EXERCISE INSTRUCTIONS:
If a line in the entries below includes "Accept", pick it out and copy it.

DATA EXCERPTS:
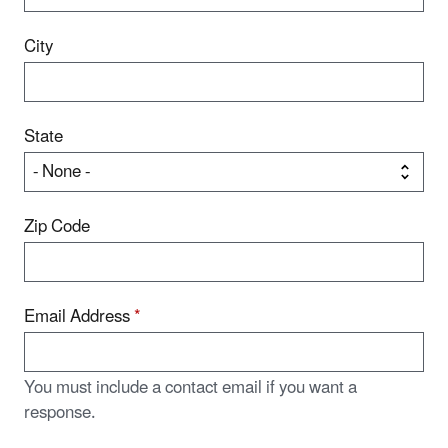
City
State
Zip Code
Email Address
*
You must include a contact email if you want a
response.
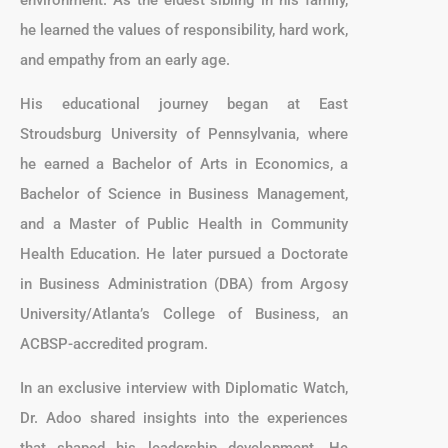
he learned the values of responsibility, hard work,
and empathy from an early age.
His educational journey began at East
Stroudsburg University of Pennsylvania, where
he earned a Bachelor of Arts in Economics, a
Bachelor of Science in Business Management,
and a Master of Public Health in Community
Health Education. He later pursued a Doctorate
in Business Administration (DBA) from Argosy
University/Atlanta’s College of Business, an
ACBSP-accredited program.
In an exclusive interview with Diplomatic Watch,
Dr. Adoo shared insights into the experiences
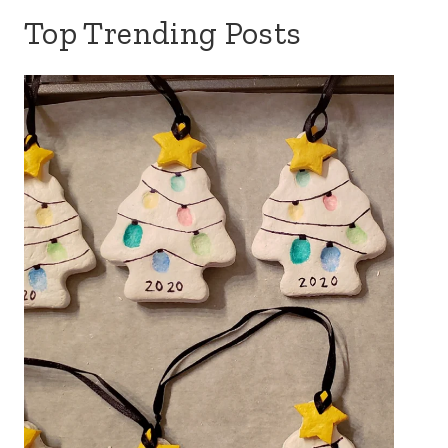
Top Trending Posts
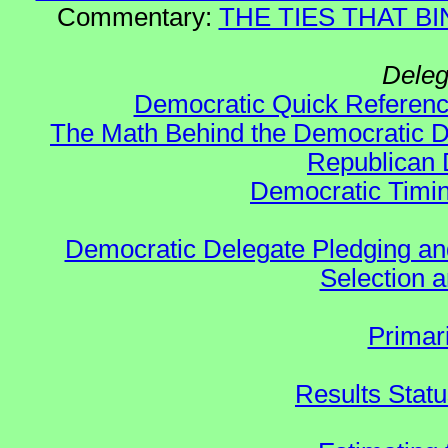
Commentary:
THE TIES THAT BIN
Deleg
Democratic Quick Referen
The Math Behind the Democratic De
Republican 
Democratic Timin
Democratic Delegate Pledging and 
Selection an
Primar
Results Stat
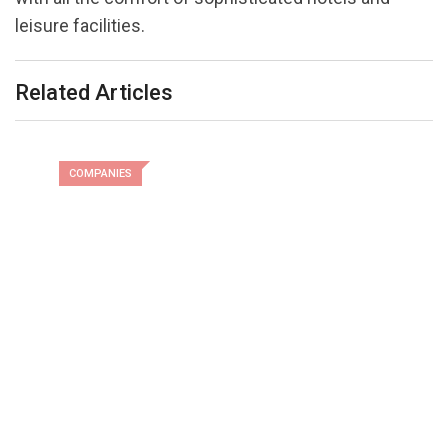
leisure facilities.
Related Articles
COMPANIES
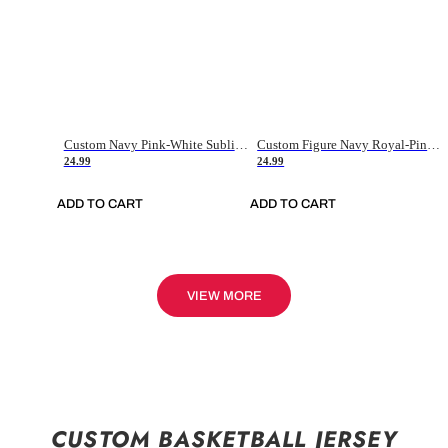
Custom Navy Pink-White Sublimation Soccer Uniform Jersey
Custom Figure Navy Royal-Pink Sublimation Soccer Uniform Jersey
24.99
24.99
ADD TO CART
ADD TO CART
VIEW MORE
CUSTOM BASKETBALL JERSEY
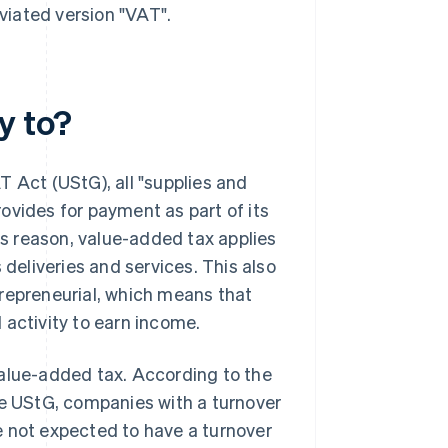
eviated version "VAT".
y to?
T Act (UStG), all "supplies and
ovides for payment as part of its
his reason, value-added tax applies
eliveries and services. This also
trepreneurial, which means that
 activity to earn income.
value-added tax. According to the
he UStG, companies with a turnover
e not expected to have a turnover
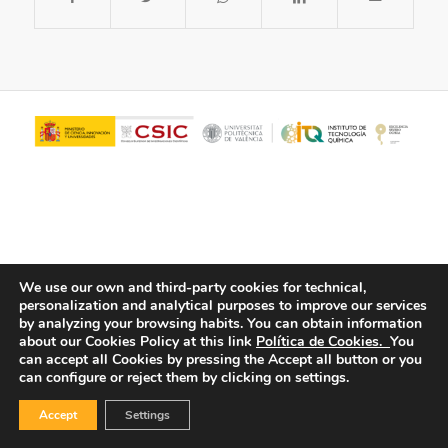
We use our own and third-party cookies for technical,
personalization and analytical purposes to improve our services
© Copyright - ITQ -
Privacy Policy
-
Cookies Policy
by analyzing your browsing habits.
You can obtain information
about our Cookies Policy at this link
Política de Cookies.
You
can accept all Cookies by pressing the Accept all button or you
can configure or reject them by clicking on settings.
Accept
Settings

YOUR SOLUTION:
can accept all Cookies by pressing the Accept all button or you
Accept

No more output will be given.